The study was conducted in August 2003 in London, England. Parents (N=83) of children diagnosed with ADHD completed SG utility interviews, rating their child's current health and 14 hypothetical health states describing untreated ADHD and ADHD treated with a nonstimulant, immediate-release stimulant, or extended-release stimulant. Raw temporary utilities ranging from 0 (worst health) to 1 (best health) were adjusted to a chronic utility scale ranging from 0 (death) to 1 (best health) using a linear transformation. Parents rated the severity of their children's ADHD symptoms using the Attention-Deficit/Hyperactivity Disorder Rating Scale-IV (ADHD-RS) and their children's health-related quality of life using the EuroQol EQ-5D.

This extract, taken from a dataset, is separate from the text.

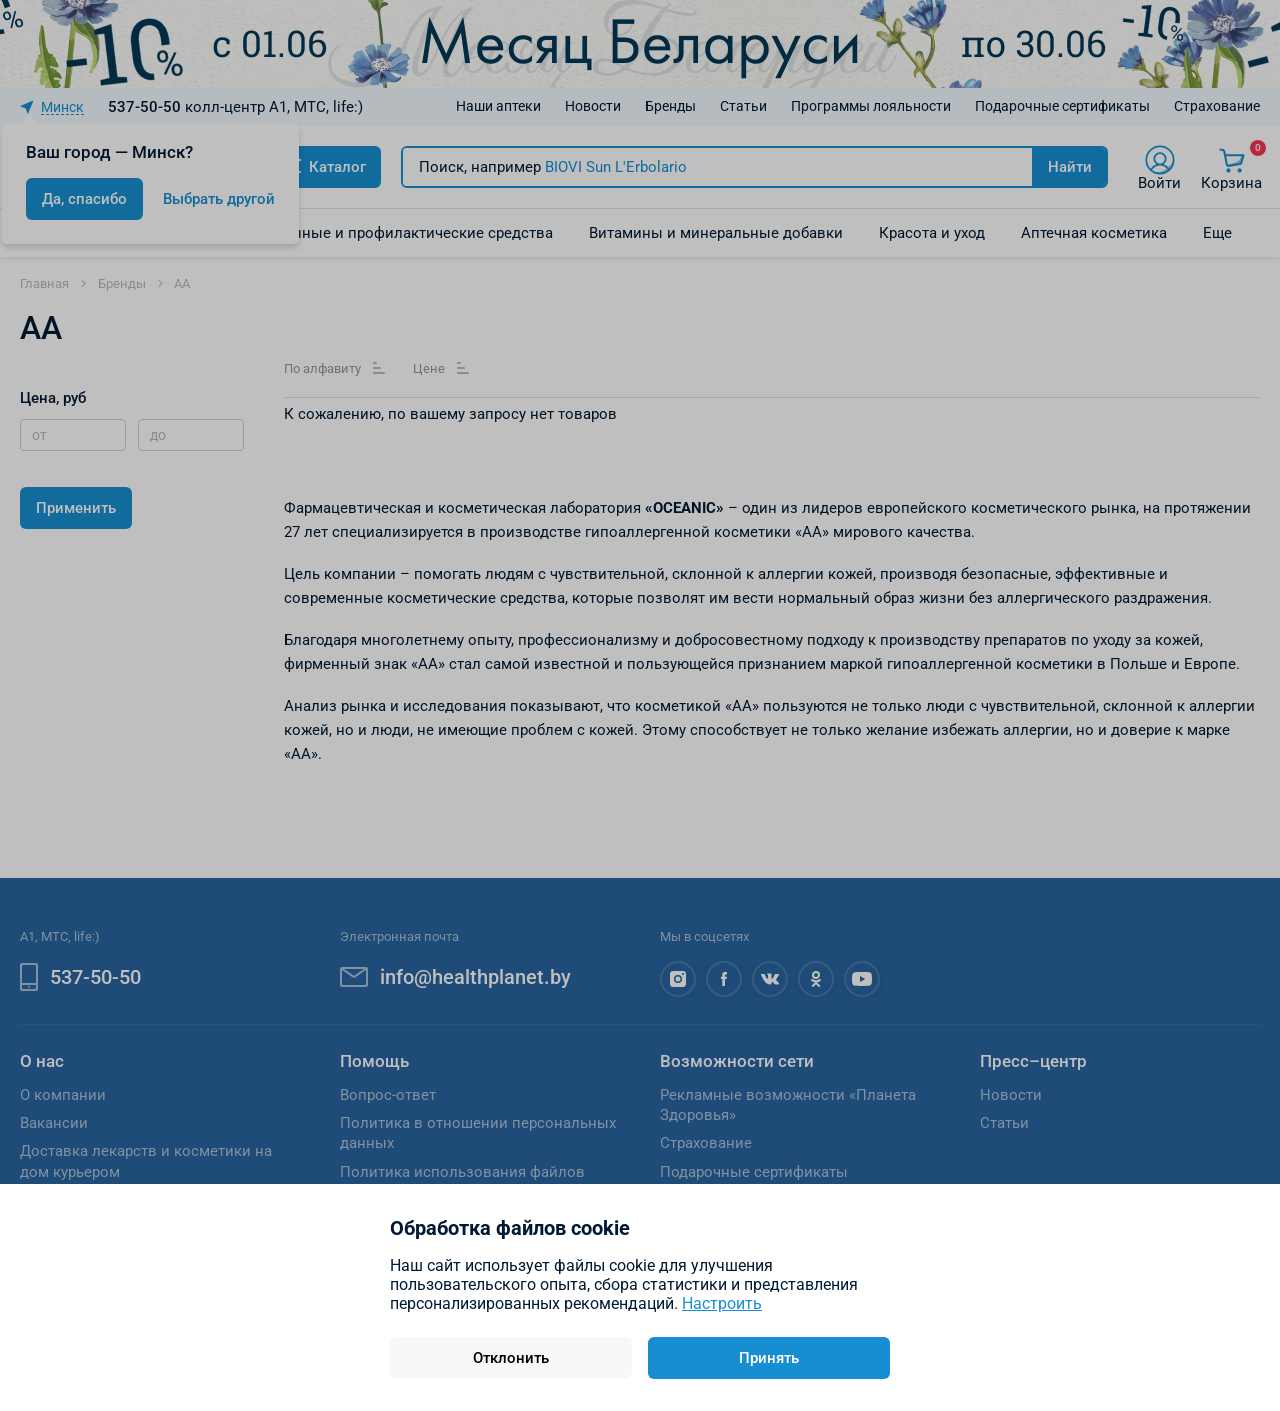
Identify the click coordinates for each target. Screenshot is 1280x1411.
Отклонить (511, 1358)
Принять (769, 1358)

Raw and adjusted SG ratings of hypothetical health states ranged from 0.63-0.90 and 0.88-0.96, respectively. Parents' raw SG scores of their child's current health state (mean=0.72) were significantly correlated with inattentive, hyperactive, and overall ADHD symptoms (r=-0.25, -0.27, -0.27; P <0.05) and the EQ-5D visual analogue scale (r=0.26; P <0.05).
This UK-based study suggests that parent SG interviews are a valid method for obtaining utilities for child ADHD-related health states. The utilities obtained in this study would be appropriate for use in a cost-utility analysis evaluating the costs and benefits of childhood ADHD treatments in the United Kingdom.